Role and regulation of autophagy in cancer

Abstract

Autophagy is an evolutionarily conserved process whereby cytoplasm and cellular organelles are degraded in lysosomes for amino acid and energy recycling. Autophagy is a survival pathway activated in response to nutrient deprivation and other stressful stimuli, such as metabolic stress and exposure to anticancer drugs. However, autophagy may also result in cell death, if it proceeds to completion. Defective autophagy is implicated in tumorigenesis, as the essential autophagy regulator beclin 1 is monoallelically deleted in human breast, ovarian and prostate cancers, and beclin 1(+/-) mice are tumor-prone. How autophagy suppresses tumorigenesis is under intense investigation. Cell-autonomous mechanisms, involving protection of genome integrity and stability, and a non-cell-autonomous mechanism, involving suppression of necrosis and inflammation, have been discovered so far. The role of autophagy in treatment responsiveness is also complex. Autophagy inhibition concurrently with chemotherapy or radiotherapy has emerged as a novel approach in cancer treatment, as autophagy-competent tumor cells depend on autophagy for survival under drug- and radiation-induced stress. Alternatively, autophagy stimulation and preservation of cellular fitness by maintenance of protein and organelle quality control, suppression of DNA damage and genomic instability, and limitation of necrosis-associated inflammation may play a critical role in cancer prevention.

Fig. 1

Autophagy regulation. Growth factor signaling activates the PI3K/AKT/mTOR axis resulting in autophagy inhibition.

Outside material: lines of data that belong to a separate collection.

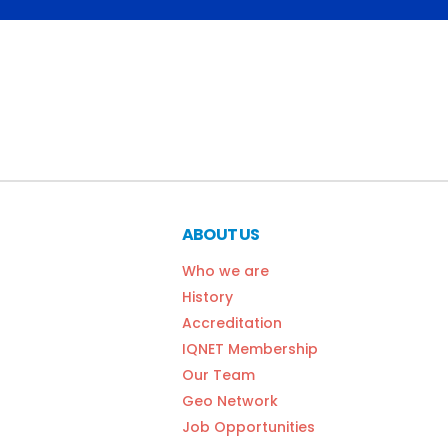
ABOUT US
Who we are
History
Accreditation
IQNET Membership
Our Team
Geo Network
Job Opportunities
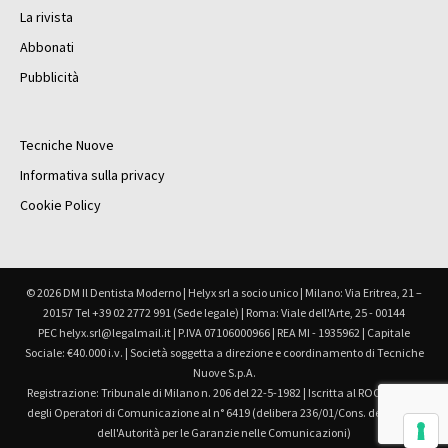
La rivista
Abbonati
Pubblicità
Tecniche Nuove
Informativa sulla privacy
Cookie Policy
© 2026 DM Il Dentista Moderno | Helyx srl a socio unico | Milano: Via Eritrea, 21 –
20157 Tel +39 02 2772 991 (Sede legale) | Roma: Viale dell'Arte, 25 - 00144
PEC helyx.srl@legalmail.it | P.IVA 07106000966 | REA MI - 1935962 | Capitale
Sociale: €40.000 i.v. | Società soggetta a direzione e coordinamento di Tecniche
Nuove S.p.A.
Registrazione: Tribunale di Milano n. 206 del 22-5-1982 | Iscritta al ROC Registro
degli Operatori di Comunicazione al n° 6419 (delibera 236/01/Cons. del 30.6.01
dell'Autorità per le Garanzie nelle Comunicazioni)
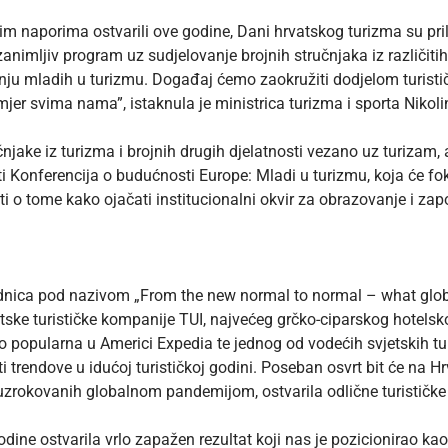
im naporima ostvarili ove godine, Dani hrvatskog turizma su pri
animljiv program uz sudjelovanje brojnih stručnjaka iz različiti
anju mladih u turizmu. Događaj ćemo zaokružiti dodjelom turist
imjer svima nama”, istaknula je ministrica turizma i sporta Nik
jake iz turizma i brojnih drugih djelatnosti vezano uz turizam, a
 Konferencija o budućnosti Europe: Mladi u turizmu, koja će fok
i o tome kako ojačati institucionalni okvir za obrazovanje i za
ednica pod nazivom „From the new normal to normal – what global
ske turističke kompanije TUI, najvećeg grčko-ciparskog hotelsko
to popularna u Americi Expedia te jednog od vodećih svjetskih tur
 trendove u idućoj turističkoj godini. Poseban osvrt bit će na Hrv
rokovanih globalnom pandemijom, ostvarila odlične turističke 
odine ostvarila vrlo zapažen rezultat koji nas je pozicionirao kao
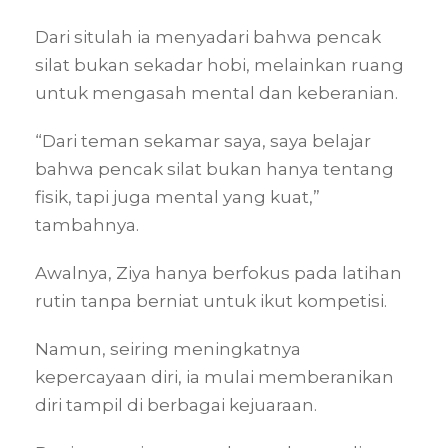
Dari situlah ia menyadari bahwa pencak
silat bukan sekadar hobi, melainkan ruang
untuk mengasah mental dan keberanian.
“Dari teman sekamar saya, saya belajar
bahwa pencak silat bukan hanya tentang
fisik, tapi juga mental yang kuat,”
tambahnya.
Awalnya, Ziya hanya berfokus pada latihan
rutin tanpa berniat untuk ikut kompetisi.
Namun, seiring meningkatnya
kepercayaan diri, ia mulai memberanikan
diri tampil di berbagai kejuaraan.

Consequently, G-protein coupled receptor (GPCR) antagonists inhibiting growth factor receptors, lithium and carbamazepine negatively regulating class I PI3K, perifostine and AKT/PKB signaling inhibitor-2 (API-2) downregulating AKT activation, and rapamycin, RAD001 and CCI-779 inhibiting mTOR play pivotal roles in autophagy upregulation. In contrast, class III PI3K activates autophagy, and thus class III PI3K inhibitors such as 3-MA, wortmannin, LY294002 or PX-866 suppress autophagy. At least two pathways are responsible for autophagy activation in response to starvation and ER stress: one mediated by AMPK and CaMKK, and the other involving p53 and damage-regulated autophagy modulator (DRAM) activation. In this complex regulatory network, Ras exhibits dual function as both an autophagy inhibitor (via class I PI3K activation) and an autophagy activator (via the RAF1/MEK1/2/ERK1/2 pathway).